Do follow muradosmann - his mesmerizing and breathtaking photos of India - a part of his #followmeto travel series - will get you to travel (smart phone in hand) and see the world even while lining up at the grocery store behind that ultimate queen of coupon-ing - and you won't mind!

Best news story of 2015: 

The best 244-words-long article giving me hope young women in India are done with tolerating crap. Game over!

Blogs about India:

Lathmar Holi - a day when women beat men?
- Old Delhi food photo blog


I have been a hot yoga devotee for the last few years: twice a week, my husband and I have a "date night" on the mat -- 75 min of warrior twos, downward dogs and dripping sweats. Sleep like babies afterwards!

Although I couldn't have been any more smitten in the sweet anticipation of my first trip to India, what's yet to be accomplished between now and me boarding a 17h long flight is a full Bollywood Dance Cardio workout, that neck movement, the hips, the teasing jerky moves - it's on my must do list!

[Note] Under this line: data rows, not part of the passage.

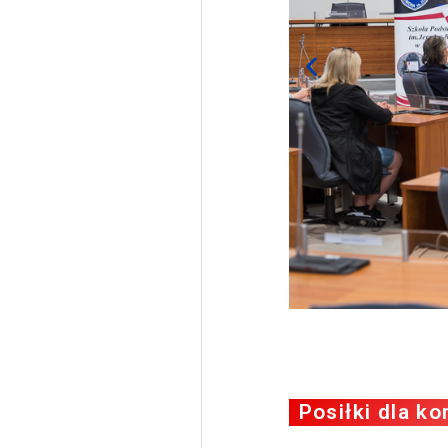
Posiłki dla k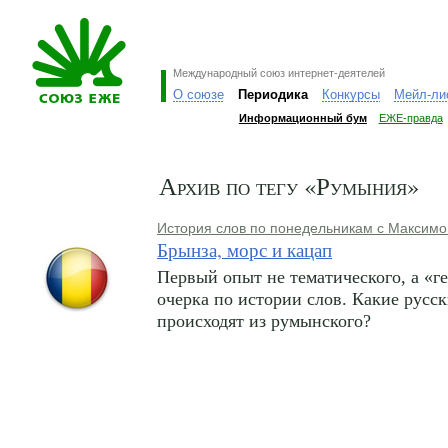
Международный союз интернет-деятелей
О союзе
Периодика
Конкурсы
Мейл-ли
Информационный бум
ЕЖЕ-правда
Архив по тегу «Румыния»
История слов по понедельникам с Максимо
Брынза, морс и кацап
Первый опыт не тематического, а «г
очерка по истории слов. Какие русск
происходят из румынского?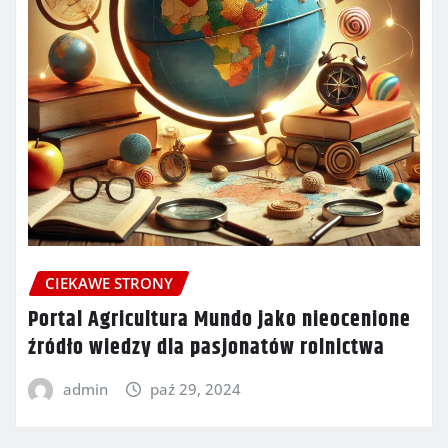
CIEKAWE STRONY
Portal Agricultura Mundo jako nieocenione
źródło wiedzy dla pasjonatów rolnictwa
admin
paź 29, 2024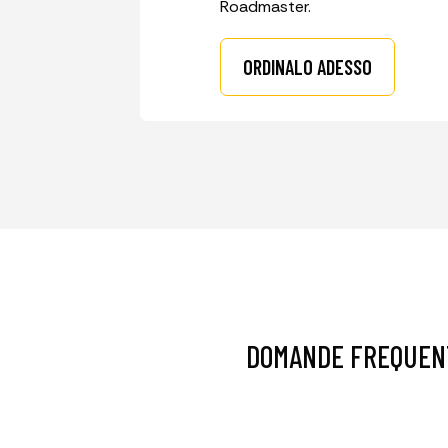
Roadmaster.
ORDINALO ADESSO
DOMANDE FREQUEN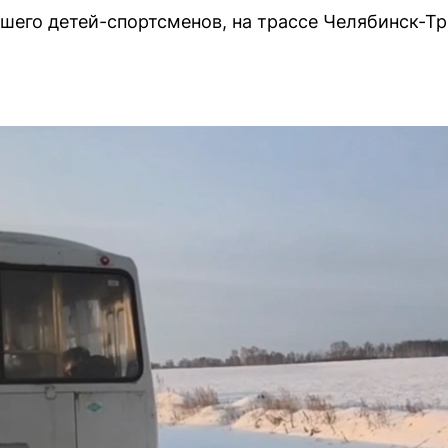
вшего детей-спортсменов, на трассе Челябинск-Т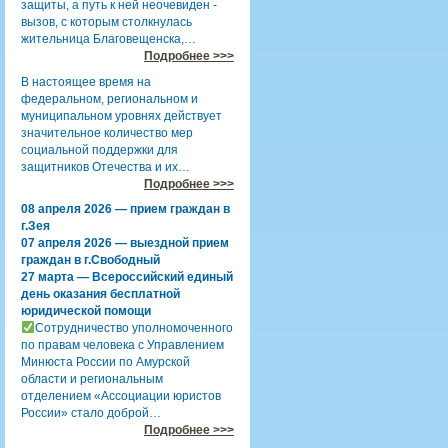
защиты, а путь к ней неочевиден -
вызов, с которым столкнулась
жительница Благовещенска,…
Подробнее >>>
В настоящее время на
федеральном, региональном и
муниципальном уровнях действует
значительное количество мер
социальной поддержки для
защитников Отечества и их…
Подробнее >>>
08 апреля 2026 — прием граждан в
г.Зея
07 апреля 2026 — выездной прием
граждан в г.Свободный
27 марта — Всероссийский единый
день оказания бесплатной
юридической помощи
Сотрудничество уполномоченного
по правам человека с Управлением
Минюста России по Амурской
области и региональным
отделением «Ассоциации юристов
России» стало доброй…
Подробнее >>>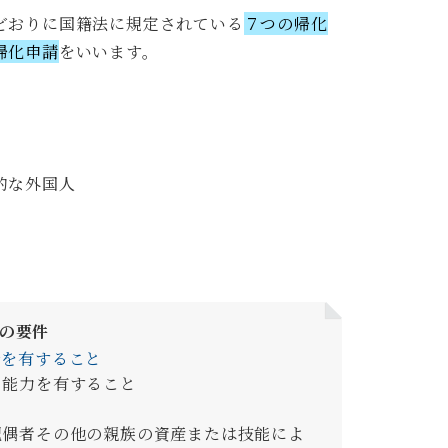
どおりに国籍法に規定されている
７つの帰化
帰化申請
をいいます。
的な外国人
の要件
所を有すること
て能力を有すること
配偶者その他の親族の資産または技能によ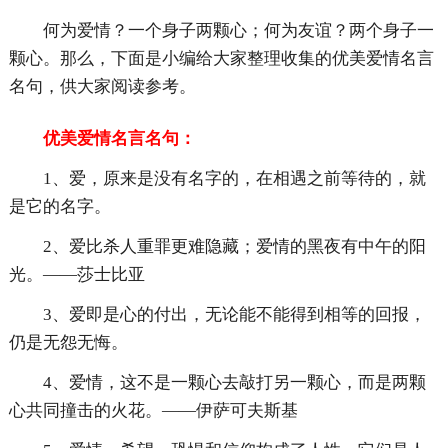
何为爱情？一个身子两颗心；何为友谊？两个身子一
颗心。那么，下面是小编给大家整理收集的优美爱情名言
名句，供大家阅读参考。
优美爱情名言名句：
1、爱，原来是没有名字的，在相遇之前等待的，就
是它的名字。
2、爱比杀人重罪更难隐藏；爱情的黑夜有中午的阳
光。——莎士比亚
3、爱即是心的付出，无论能不能得到相等的回报，
仍是无怨无悔。
4、爱情，这不是一颗心去敲打另一颗心，而是两颗
心共同撞击的火花。——伊萨可夫斯基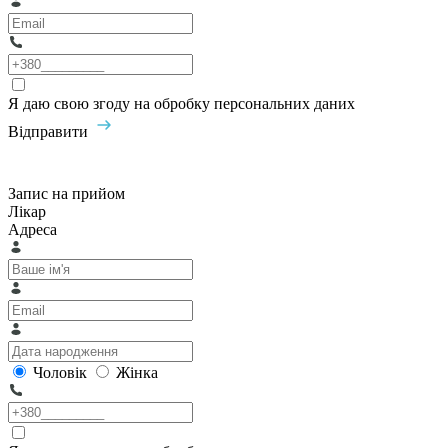
Я даю свою згоду на обробку персональних даних
Відправити
Запис на прийом
Лікар
Адреса
Чоловік
Жінка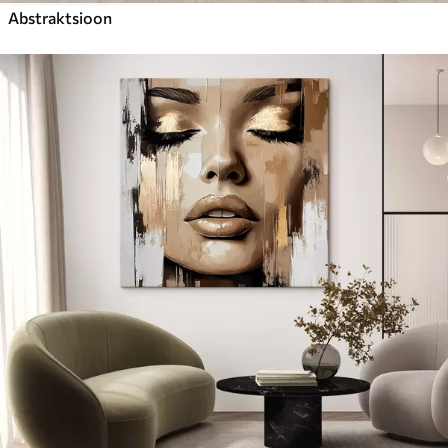
Abstraktsioon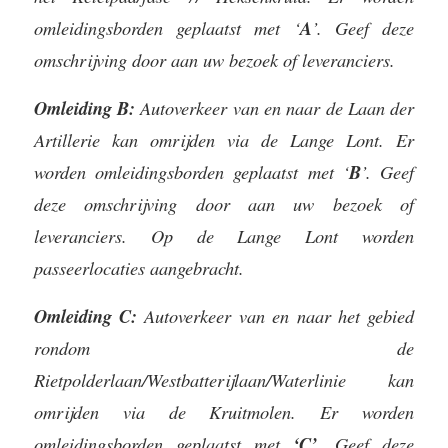
omleidingsborden geplaatst met ‘
A
’. Geef deze
omschrijving door aan uw bezoek of leveranciers.
Omleiding B:
Autoverkeer van en naar de Laan der
Artillerie kan omrijden via de Lange Lont. Er
worden omleidingsborden geplaatst met ‘
B
’. Geef
deze omschrijving door aan uw bezoek of
leveranciers. Op de Lange Lont worden
passeerlocaties aangebracht.
Omleiding C:
Autoverkeer van en naar het gebied
rondom de
Rietpolderlaan/Westbatterijlaan/Waterlinie kan
omrijden via de Kruitmolen. Er worden
omleidingsborden geplaatst met
‘C’
. Geef deze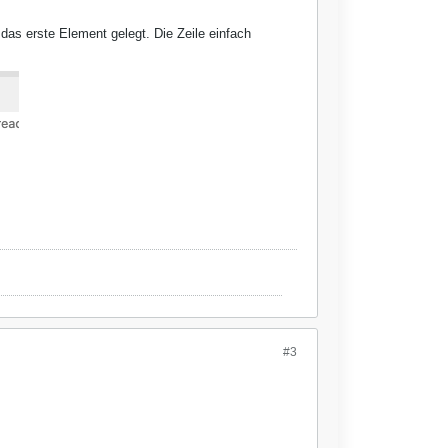
das erste Element gelegt. Die Zeile einfach
#3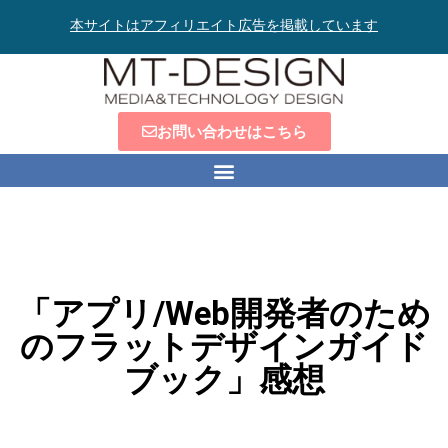
本サイトはアフィリエイト広告を掲載しています
お問い合わせはこちら
「アプリ/Web開発者のため
のフラットデザインガイド
ブック」感想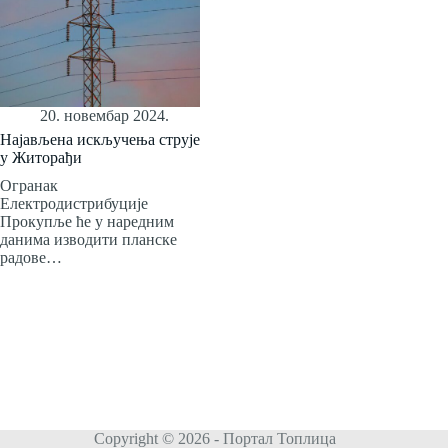
20. новембар 2024.
Најављена искључења струје
у Житорађи
Огранак
Електродистрибуције
Прокупље ће у наредним
данима изводити планске
радове…
Copyright © 2026 - Портал Топлица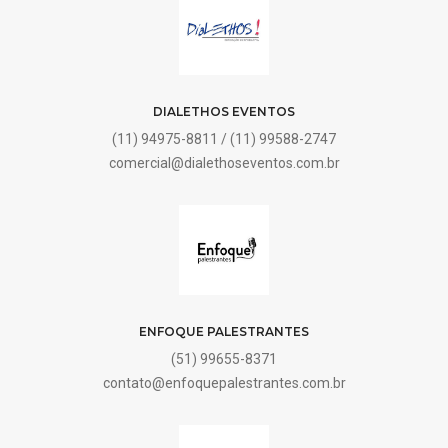
DIALETHOS EVENTOS
(11) 94975-8811 / (11) 99588-2747
comercial@dialethoseventos.com.br
ENFOQUE PALESTRANTES
(51) 99655-8371
contato@enfoquepalestrantes.com.br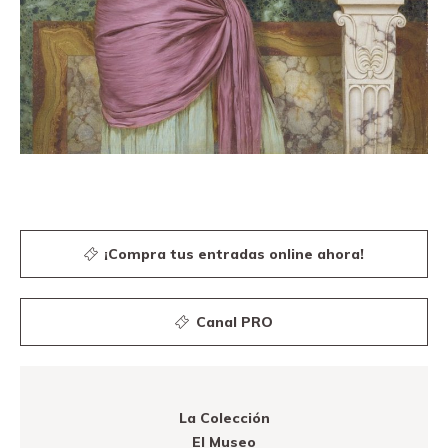
¡Compra tus entradas online ahora!
Canal PRO
La Colección
El Museo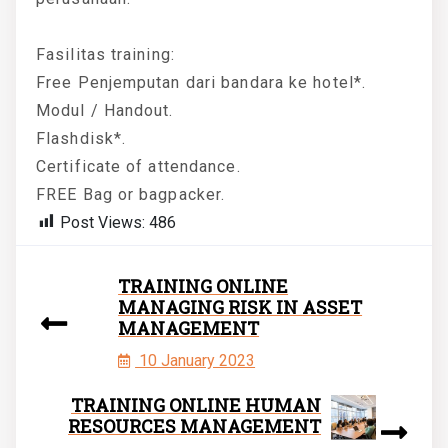
Fasilitas training:
Free Penjemputan dari bandara ke hotel*.
Modul / Handout.
Flashdisk*.
Certificate of attendance.
FREE Bag or bagpacker.
Post Views:
486
TRAINING ONLINE
MANAGING RISK IN ASSET
MANAGEMENT
10 January 2023
TRAINING ONLINE HUMAN
RESOURCES MANAGEMENT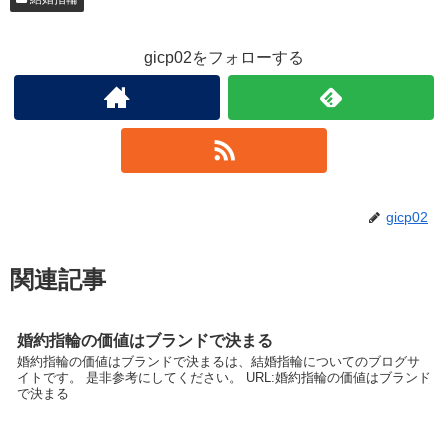
gicp02をフォローする
gicp02
関連記事
婚約指輪の価値はブランドで決まる
婚約指輪の価値はブランドで決まるは、結婚指輪についてのブログサ
イトです。 是非参考にしてください。 URL:婚約指輪の価値はブランド
で決まる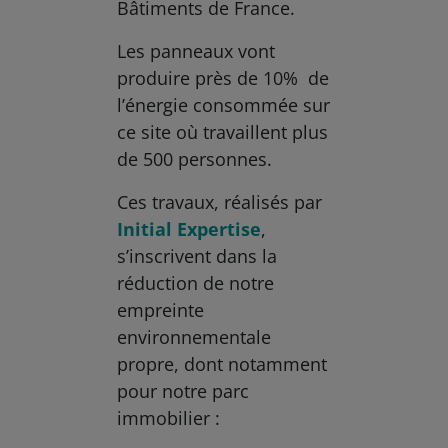
Bâtiments de France.
Les panneaux vont
produire près de 10% de
l’énergie consommée sur
ce site où travaillent plus
de 500 personnes.
Ces travaux, réalisés par
Initial Expertise
,
s’inscrivent dans la
réduction de notre
empreinte
environnementale
propre, dont notamment
pour notre parc
immobilier :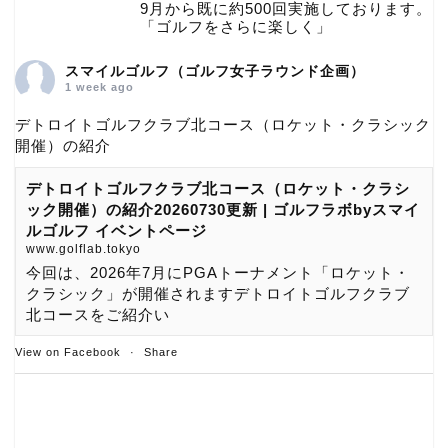
9月から既に約500回実施しております。
「ゴルフをさらに楽しく」
スマイルゴルフ（ゴルフ女子ラウンド企画）
1 week ago
デトロイトゴルフクラブ北コース（ロケット・クラシック
開催）の紹介
デトロイトゴルフクラブ北コース（ロケット・クラシ
ック開催）の紹介20260730更新 | ゴルフラボbyスマイ
ルゴルフ イベントページ
www.golflab.tokyo
今回は、2026年7月にPGAトーナメント「ロケット・
クラシック」が開催されますデトロイトゴルフクラブ
北コースをご紹介い
View on Facebook
·
Share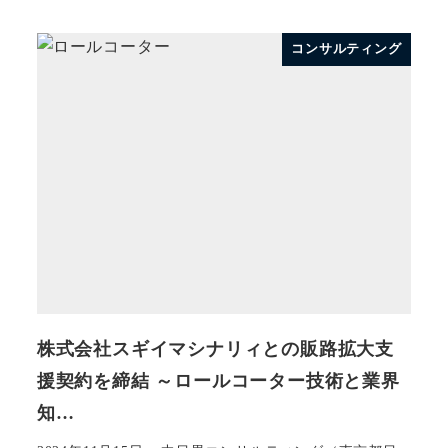
コンサルティング
株式会社スギイマシナリィとの販路拡大支
援契約を締結 ～ロールコーター技術と業界
知…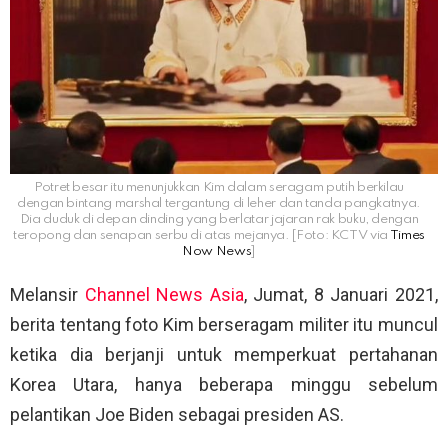
Potret besar itu menunjukkan Kim dalam seragam putih berkilau
dengan bintang marshal tergantung di leher dan tanda pangkatnya.
Dia duduk di depan dinding yang berlatar jajaran rak buku, dengan
teropong dan senapan serbu di atas mejanya. [Foto: KCTV via
Times
Now News
]
Melansir
Channel News Asia
, Jumat, 8 Januari 2021,
berita tentang foto Kim berseragam militer itu muncul
ketika dia berjanji untuk memperkuat pertahanan
Korea Utara, hanya beberapa minggu sebelum
pelantikan Joe Biden sebagai presiden AS.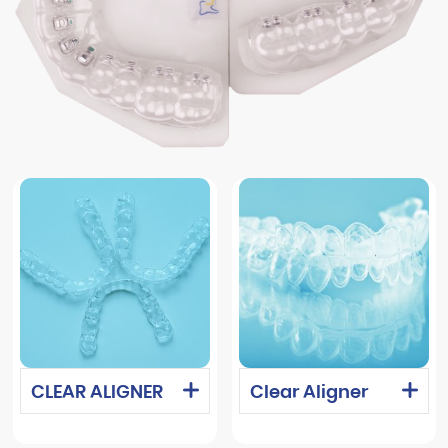
CLEAR ALIGNER
Clear Aligner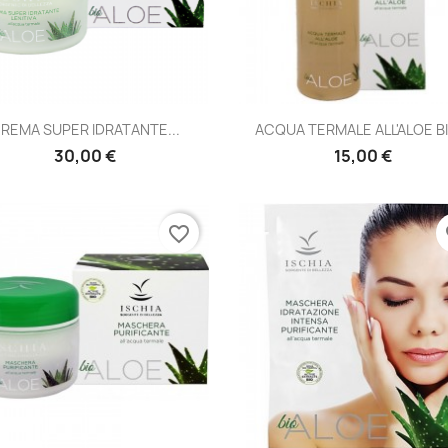
Anteprima
Anteprima


REMA SUPER IDRATANTE...
ACQUA TERMALE ALL'ALOE BIO
30,00 €
15,00 €
favorite_border
fa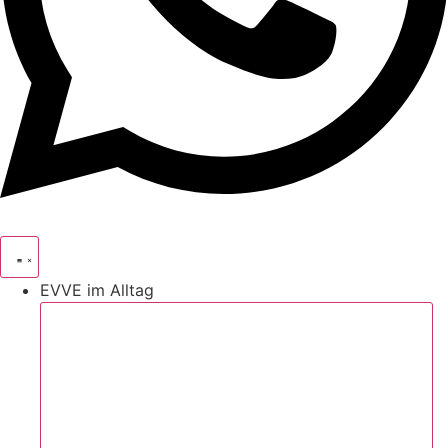
EVVE im Alltag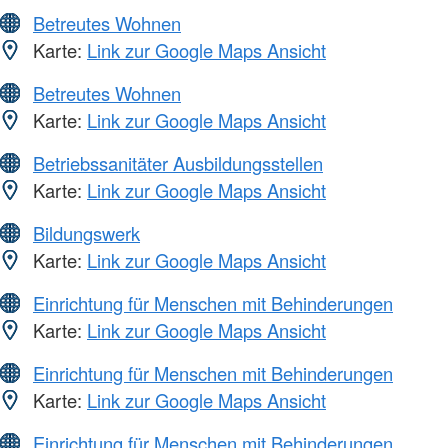
Betreutes Wohnen
Karte:
Link zur Google Maps Ansicht
Betreutes Wohnen
Karte:
Link zur Google Maps Ansicht
Betriebssanitäter Ausbildungsstellen
Karte:
Link zur Google Maps Ansicht
Bildungswerk
Karte:
Link zur Google Maps Ansicht
Einrichtung für Menschen mit Behinderungen
Karte:
Link zur Google Maps Ansicht
Einrichtung für Menschen mit Behinderungen
Karte:
Link zur Google Maps Ansicht
Einrichtung für Menschen mit Behinderungen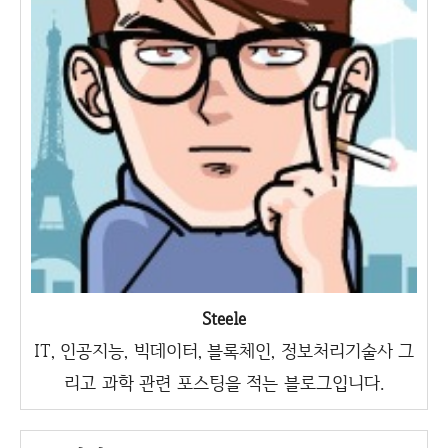
Steele
IT, 인공지능, 빅데이터, 블록체인, 정보처리기술사 그
리고 과학 관련 포스팅을 적는 블로그입니다.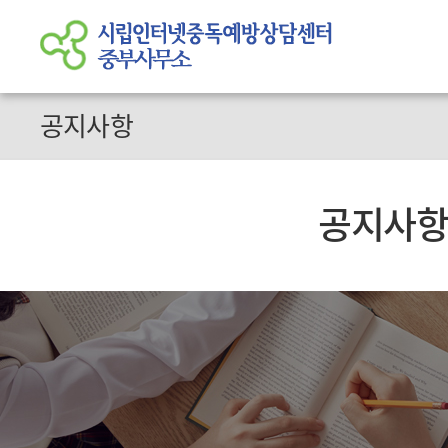
공지사항
공지사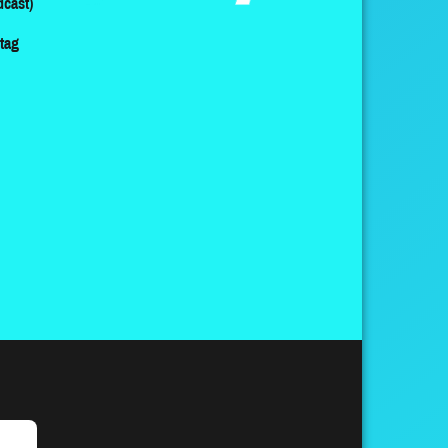
cast)
ltag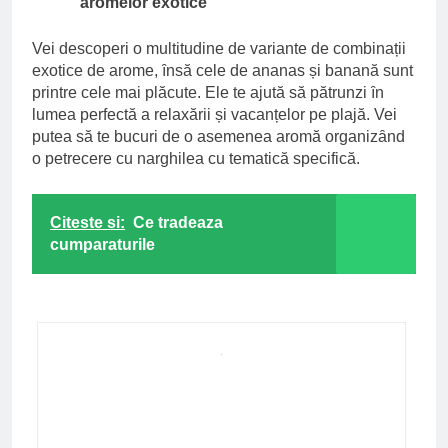
aromelor exotice
Vei descoperi o multitudine de variante de combinații
exotice de arome, ȋnsӑ cele de ananas și bananӑ sunt
printre cele mai plӑcute. Ele te ajutӑ sӑ pӑtrunzi ȋn
lumea perfectӑ a relaxӑrii și vacanțelor pe plajӑ. Vei
putea sӑ te bucuri de o asemenea aromӑ organizȃnd
o petrecere cu narghilea cu tematicӑ specificӑ.
Citeste si:
Ce tradeaza
cumparaturile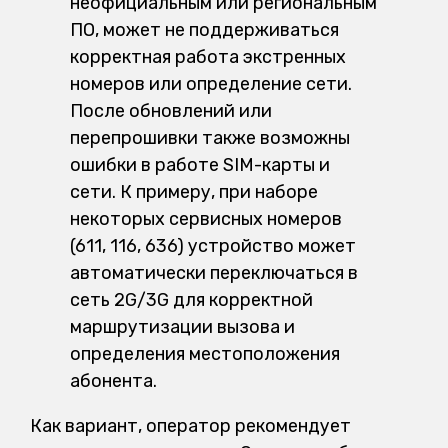
неофициальным или региональным
ПО, может не поддерживаться
корректная работа экстренных
номеров или определение сети.
После обновлений или
перепрошивки также возможны
ошибки в работе SIM-карты и
сети. К примеру, при наборе
некоторых сервисных номеров
(611, 116, 636) устройство может
автоматически переключаться в
сеть 2G/3G для корректной
маршрутизации вызова и
определения местоположения
абонента.
Как вариант, оператор рекомендует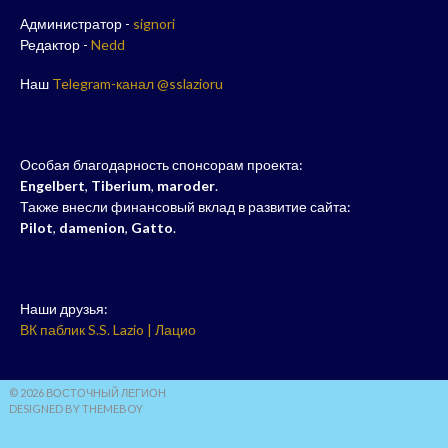
Администратор -
signori
Редактор -
Nedd
Наш
Telegram-канал @sslazioru
Особая благодарность спонсорам проекта:
Engelbert
,
Tiberium
,
maroder
.
Также внесли финансовый вклад в развитие сайта:
Pilot
,
damenion
,
Gatto
.
Наши друзья:
ВК паблик S.S. Lazio | Лацио
© 2026 ВОСТОЧНЫЙ ЛЕГИОН
DESIGNED BY THEMEBOY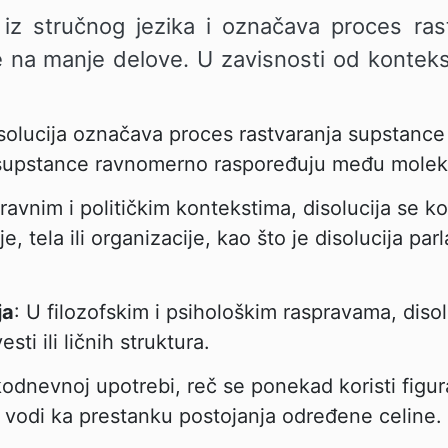
iz stručnog jezika i označava proces rastv
e na manje delove. U zavisnosti od kontek
disolucija označava proces rastvaranja supstance
 supstance ravnomerno raspoređuju među moleku
pravnim i političkim kontekstima, disolucija se k
je, tela ili organizacije, kao što je disolucija pa
ja
: U filozofskim i psihološkim raspravama, diso
sti ili ličnih struktura.
kodnevnoj upotrebi, reč se ponekad koristi figur
 vodi ka prestanku postojanja određene celine.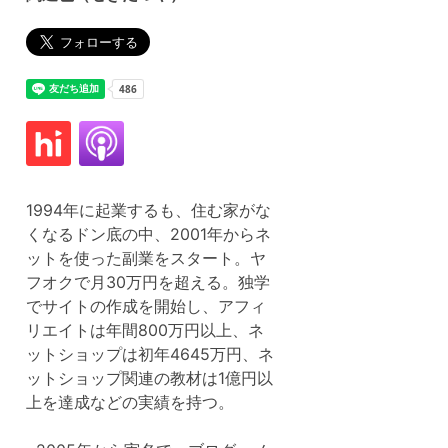
1994年に起業するも、住む家がな
くなるドン底の中、2001年からネ
ットを使った副業をスタート。ヤ
フオクで月30万円を超える。独学
でサイトの作成を開始し、アフィ
リエイトは年間800万円以上、ネ
ットショップは初年4645万円、ネ
ットショップ関連の教材は1億円以
上を達成などの実績を持つ。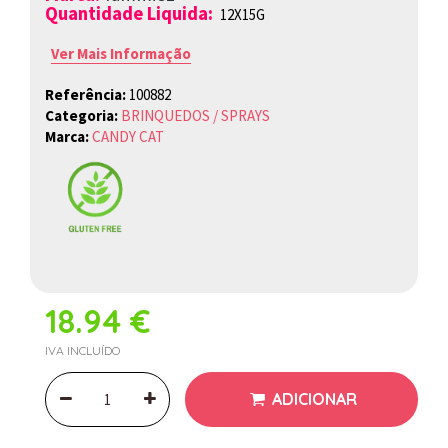
Quantidade Liquida:
12X15G
Ver Mais Informação
Referência:
100882
Categoria:
BRINQUEDOS / SPRAYS
Marca:
CANDY CAT
18.94 €
IVA INCLUÍDO
ADICIONAR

Great read while pondering legacy

With all the sights and flavours and colours it is easy to get lost and forget what's my mission. This time around my mission is to be of service. My mission is to extend my heart, to deepen my humility, to bring my best skill, to spread my enthusiasm. My hope is to become a friend and a family and to instantly cease being a stranger. To upgrade from a fellow traveller to a life-long companion. To be that one of the 7+ billion, that knows that each act of kindness both matters and multiplies.

My legacy?

Today I would be only guessing what my true legacy after this mission will be. Something tells me that once I land, fully take in the new surroundings, visit the local market and adorn myself in the traditional kurti (long blouse) and dupatta (Indian scarf) and meet my new family, the clarity will start sinking in and I will know what's next. For now, inspired by a volunteer in Guatemala, I've collected about 30 pairs of used prescription glasses and will be bringing them with me. Apparently, what keeps sitting unused in many drawers (changed Rx or post LASIK) equals life and livelihood in the poverty-stricken parts of the world. I know that's just the beginning!

I'm ending this heart-fluttering-in-anticipation report with the poem, that has been my favourite for many years. It only happens to be written by an Indian poet - the same one that got me to fall in love with Mowgli. Namaste!

"If "  by Rudyard Kipling

If you can keep your head when all about you
Are losing theirs and blaming it on you;
If you can trust yourself when all men doubt you,
But make allowance for their doubting too:
If you can wait and not be tired by waiting,
Or, being lied about, don't deal in lies,
Or being hated don't give way to hating,
And yet don't look too good, nor talk too wise;

If you can dream - and not make dreams your master;
If you can think - and not make thoughts your aim,
If you can meet with Triumph and Disaster
And treat those two impostors just the same:.
If you can bear to hear the truth you've spoken
Twisted by knaves to make a trap for fools,
Or watch the things you gave your life to, broken,
And stoop and build'em up with worn-out tools;

If you can make one heap of all your winnings
And risk it on one turn of pitch-and-toss,
And lose, and start again at your beginnings,
And never breathe a word about your loss:
If you can force your heart and nerve and sinew
To serve your turn long after they are gone,
And so hold on when there is nothing in you
Except the Will which says to them: "Hold on!"

If you can talk with crowds and keep your virtue,
Or walk with Kings - nor lose the common touch,
If neither foes nor loving friends can hurt you,
If all men count with you, but none too much:
If you can fill the unforgiving minute
With sixty seconds' worth of distance run,
Yours is the Earth and everything that's in it,
And - which is more - you'll be a Man, my son!